Church blame in the frame

  • 01 March 2013

Last night I attended the opening night of the Big Picture Film Festival in Sydney. The festival is the brainchild of the Reverend Bill Crews who sees a place for film enhancing the community's commitment to social justice.

On the very eve of Pope Benedict's last day in office, the program included the Australian premiere of the American documentary about clerical sexual abuse Silence in the House of God: Mea Maxima Culpa followed by a panel discussion with Tom Keneally, Geraldine Doogue and myself. It was a very confronting and draining night, particularly for me, the one Catholic priest in the audience.

Crews introduced the festival declaring that the common theme of all films chosen for the week was 'Hope'. For the next 90 minutes the audience took in the relentless and overwhelming portrayal of child sex abuse in the Catholic Church presented by producer Alex Gibney, focusing on the horrendous case of Fr Lawrence Murphy, who abused up to 200 children at a school for the deaf in Milwaukee.

Gibney then moves the camera to Ireland before returning to Boston and then zeroing in on the Vatican with with horrific case of Fr Maciel, the founder of the Legion of Christ.

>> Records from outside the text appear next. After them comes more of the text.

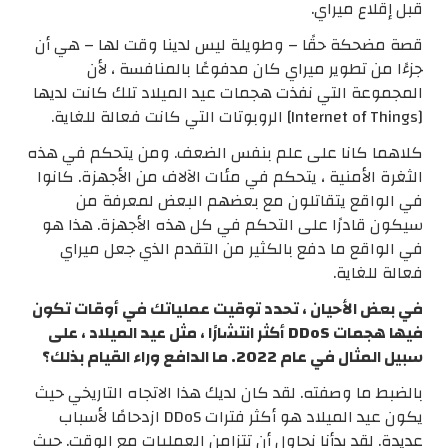
قبل إقلاع ميراي.
قصة مضحكة حقًا – وطويلة ليس لدينا وقت لها – هي أن
جزءًا من تطوير ميراي كان مدفوعًا بالمنافسة ، لأن
المجموعة التي نفذت هجمات عيد الميلاد تلك كانت لديها
[Internet of Things] الروبوتات التي كانت فعالة للغاية.
كلاهما كانا على علم بنفس الضعف. ومن يتحكم في هذه
الثغرة الأمنية ، يتحكم في مئات الآلاف من الأجهزة. كانوا
في الواقع يتقاتلون مع بعضهم البعض لمعرفة من
سيكون قادرًا على التحكم في كل هذه الأجهزة. هذا هو
في الواقع ما دفع بالكثير من التقدم الذي جعل ميراي
فعالة للغاية.
في بعض الأحيان ، تحدد توقيت عملياتك في أوقات تكون
فيها هجمات DDoS أكثر انتشارًا ، مثل عيد الميلاد ، على
سبيل المثال في عام 2022. ما الدافع وراء القيام بذلك؟
بالضبط ما وصفته. لقد كان لديك هذا الاتجاه التاريخي حيث
يكون عيد الميلاد هو أكثر فترات DDoS ازدحامًا لأسباب
عديدة. لقد بدأنا نحاول أن تتزامن العمليات مع الوقت. حيث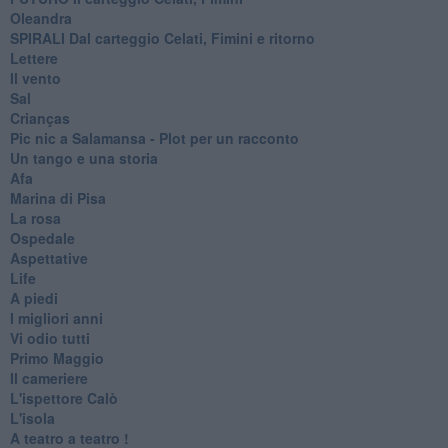
Oleandra
SPIRALI Dal carteggio Celati, Fimini e ritorno
Lettere
Il vento
Sal
Crianças
Pic nic a Salamansa - Plot per un racconto
Un tango e una storia
Afa
Marina di Pisa
La rosa
Ospedale
Aspettative
Life
A piedi
I migliori anni
Vi odio tutti
Primo Maggio
Il cameriere
L'ispettore Calò
L'isola
A teatro a teatro !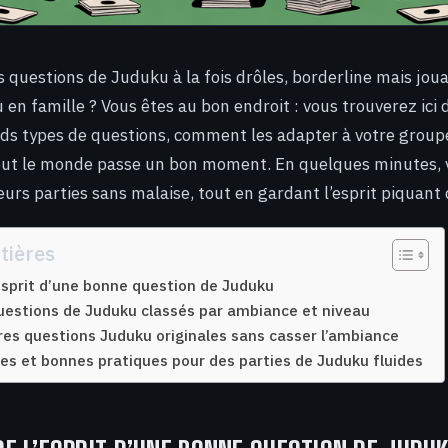
 questions de Juduku à la fois drôles, borderline mais jou
u en famille ? Vous êtes au bon endroit : vous trouverez ici
nds types de questions, comment les adapter à votre groupe
tout le monde passe un bon moment. En quelques minutes, 
urs parties sans malaise, tout en gardant l’esprit piquant 
tières
sprit d’une bonne question de Juduku
estions de Juduku classés par ambiance et niveau
res questions Juduku originales sans casser l’ambiance
tes et bonnes pratiques pour des parties de Juduku fluides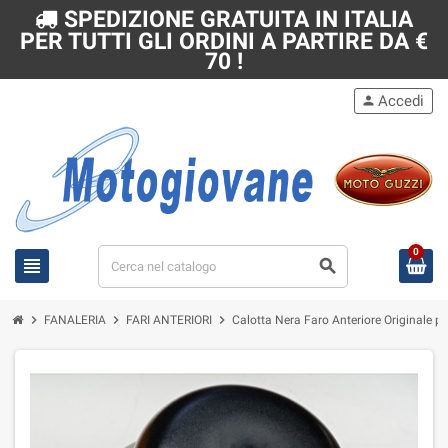
SPEDIZIONE GRATUITA IN ITALIA
PER TUTTI GLI ORDINI A PARTIRE DA €
70 !
Accedi
person
0
view_headline
search
chevron_right
chevron_right
chevron_right
FANALERIA
FARI ANTERIORI
Calotta Nera Faro Anteriore Originale p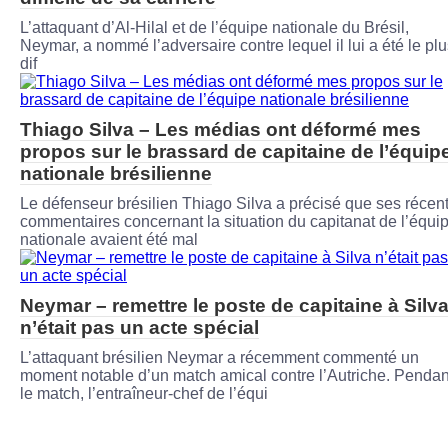
L’attaquant d’Al-Hilal et de l’équipe nationale du Brésil,
Neymar, a nommé l’adversaire contre lequel il lui a été le pl
dif
Thiago Silva – Les médias ont déformé mes
propos sur le brassard de capitaine de l’équip
nationale brésilienne
Le défenseur brésilien Thiago Silva a précisé que ses récen
commentaires concernant la situation du capitanat de l’équi
nationale avaient été mal
Neymar – remettre le poste de capitaine à Silv
n’était pas un acte spécial
L’attaquant brésilien Neymar a récemment commenté un
moment notable d’un match amical contre l’Autriche. Pendan
le match, l’entraîneur-chef de l’équi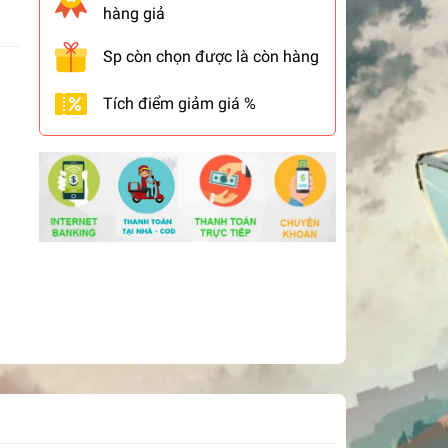
hàng giả
Sp còn chọn được là còn hàng
Tích điểm giảm giá %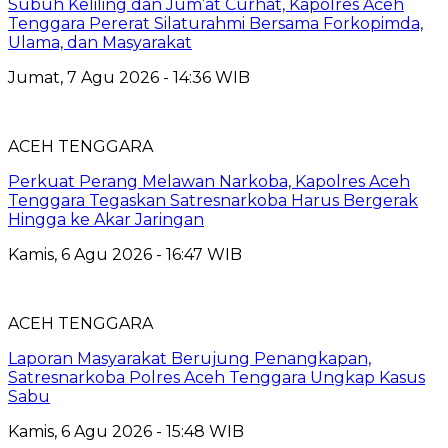
Subuh Keliling dan Jum’at Curhat, Kapolres Aceh
Tenggara Pererat Silaturahmi Bersama Forkopimda,
Ulama, dan Masyarakat
Jumat, 7 Agu 2026 - 14:36 WIB
ACEH TENGGARA
Perkuat Perang Melawan Narkoba, Kapolres Aceh
Tenggara Tegaskan Satresnarkoba Harus Bergerak
Hingga ke Akar Jaringan
Kamis, 6 Agu 2026 - 16:47 WIB
ACEH TENGGARA
Laporan Masyarakat Berujung Penangkapan,
Satresnarkoba Polres Aceh Tenggara Ungkap Kasus
Sabu
Kamis, 6 Agu 2026 - 15:48 WIB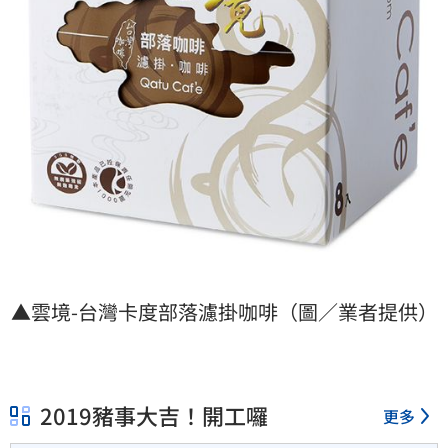
▲雲境-台灣卡度部落濾掛咖啡（圖／業者提供）
2019豬事大吉！開工囉
更多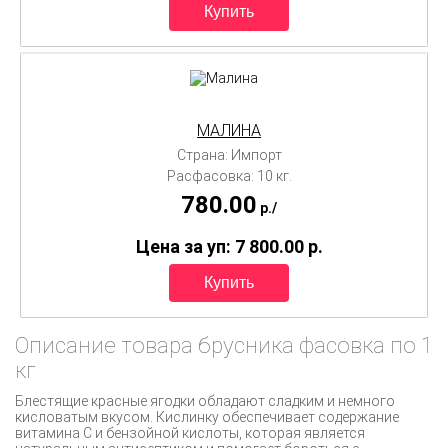
МАЛИНА
Страна: Импорт
Расфасовка: 10 кг.
780.00
p./
Цена за уп: 7 800.00
p.
Описание товара брусника фасовка по 1
кг
Блестящие красные ягодки обладают сладким и немного
кисловатым вкусом. Кислинку обеспечивает содержание
витамина С и бензойной кислоты, которая является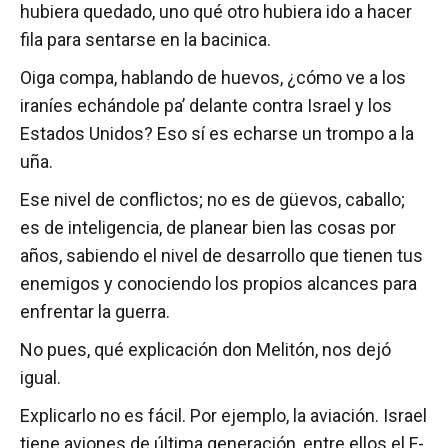
hubiera quedado, uno qué otro hubiera ido a hacer
fila para sentarse en la bacinica.
Oiga compa, hablando de huevos, ¿cómo ve a los
iraníes echándole pa’ delante contra Israel y los
Estados Unidos? Eso sí es echarse un trompo a la
uña.
Ese nivel de conflictos; no es de güevos, caballo;
es de inteligencia, de planear bien las cosas por
años, sabiendo el nivel de desarrollo que tienen tus
enemigos y conociendo los propios alcances para
enfrentar la guerra.
No pues, qué explicación don Melitón, nos dejó
igual.
Explicarlo no es fácil. Por ejemplo, la aviación. Israel
tiene aviones de última generación, entre ellos el F-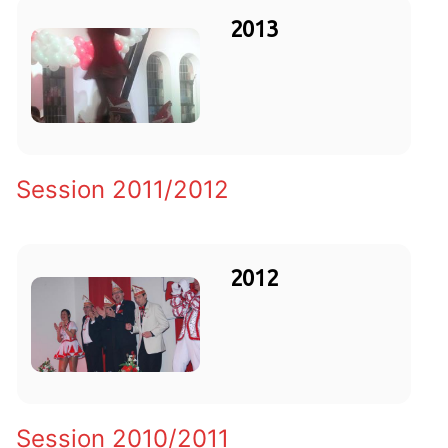
2013
Session 2011/2012
2012
Session 2010/2011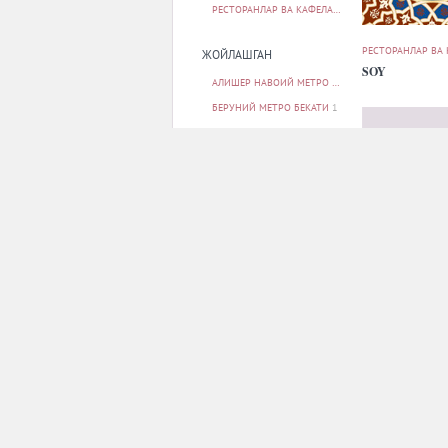
РЕСТОРАНЛАР ВА КАФЕЛАР
31
РЕСТОРАНЛАР ВА
ЖОЙЛАШГАН
SOY
АЛИШЕР НАВОИЙ МЕТРО БЕКАТИ
2
БЕРУНИЙ МЕТРО БЕКАТИ
1
БУНЁДКОР МЕТРО БЕКАТИ
1
МИЛЛИЙ БОҒ МЕТРО БЕКАТИ
1
МИНГ ЎРИК МЕТРО БЕКАТИ
1
БАРЧАСИ
ПАРКОВКА
РЕСТОРАНЛАР ВА
ЙУҚ
10
Vip
БОР
20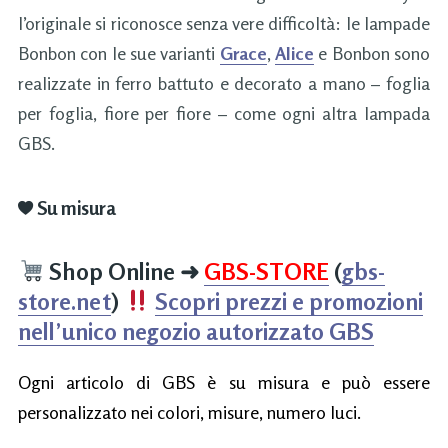
l’originale si riconosce senza vere difficoltà: le lampade
Bonbon con le sue varianti
Grace
,
Alice
e Bonbon sono
realizzate in ferro battuto e decorato a mano – foglia
per foglia, fiore per fiore – come ogni altra lampada
GBS.
Su misura
Shop Online
➜
GBS-STORE
(
gbs-
store.net
)
Scopri prezzi e promozioni
nell’unico negozio autorizzato GBS
Ogni articolo di GBS è su misura e può essere
personalizzato nei colori, misure, numero luci.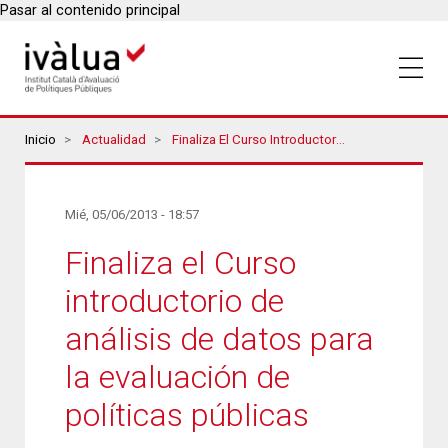
Pasar al contenido principal
Breadcrumbs
Inicio
Actualidad
Finaliza El Curso Introductorio De Análisis De Datos Para La Evaluación De Políticas Públicas
Mié, 05/06/2013 - 18:57
Finaliza el Curso
introductorio de
análisis de datos para
la evaluación de
políticas públicas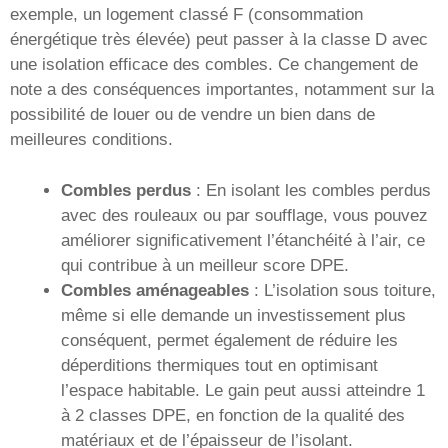
exemple, un logement classé F (consommation
énergétique très élevée) peut passer à la classe D avec
une isolation efficace des combles. Ce changement de
note a des conséquences importantes, notamment sur la
possibilité de louer ou de vendre un bien dans de
meilleures conditions.
Combles perdus
: En isolant les combles perdus
avec des rouleaux ou par soufflage, vous pouvez
améliorer significativement l’étanchéité à l’air, ce
qui contribue à un meilleur score DPE.
Combles aménageables
: L’isolation sous toiture,
même si elle demande un investissement plus
conséquent, permet également de réduire les
déperditions thermiques tout en optimisant
l’espace habitable. Le gain peut aussi atteindre 1
à 2 classes DPE, en fonction de la qualité des
matériaux et de l’épaisseur de l’isolant.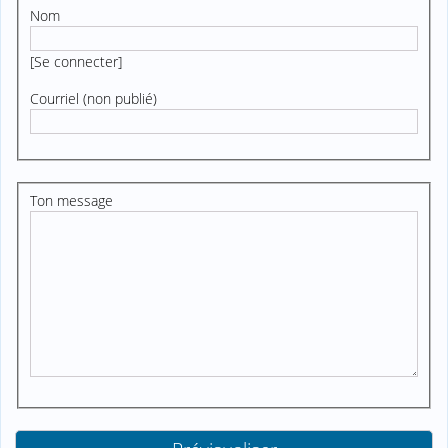
Nom
[
Se connecter
]
Courriel (non publié)
Ton message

At the end of such a cascade of abuse and cover up, what could one usefully say? We panellists identified four reservoirs of hope in the midst of all this putrid activity.

First was the dignity and persistence of the four deaf victims who persevered against the odds in outing Fr Murphy. They sought justice, compassion, transparency and safety for children in the future.

Second was the one priest who visited the home for the deaf decades ago, heard the children, and tried to blow the whistle on Fr Murphy.

Third was the realisation that everyone in the cinema had a heightened awareness of child sexual abuse. A generation ago, the community lack of awareness allowed abuse and cover ups to continue.

Fourth was the understanding that we are individuals with a plurality of associations. Some of us are members of a hierarchical, undemocratic Church, but at the same time we are members of a robust pluralist democratic society and citizens of a State which is founded on the rule of law.